Exercise goal >> Scan the records below and report how many lines contain the word "Ürün", giving the number by itself.

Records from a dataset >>
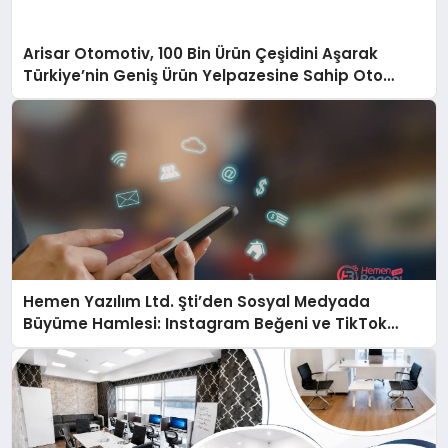
Arisar Otomotiv, 100 Bin Ürün Çeşidini Aşarak
Türkiye’nin Geniş Ürün Yelpazesine Sahip Oto
Yedek Parça Platformlarından Biri Oldu
Hemen Yazılım Ltd. Şti’den Sosyal Medyada
Büyüme Hamlesi: Instagram Beğeni ve TikTok
Beğeni Alanında Talep Rekor Kırıyor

Output of the task >> 2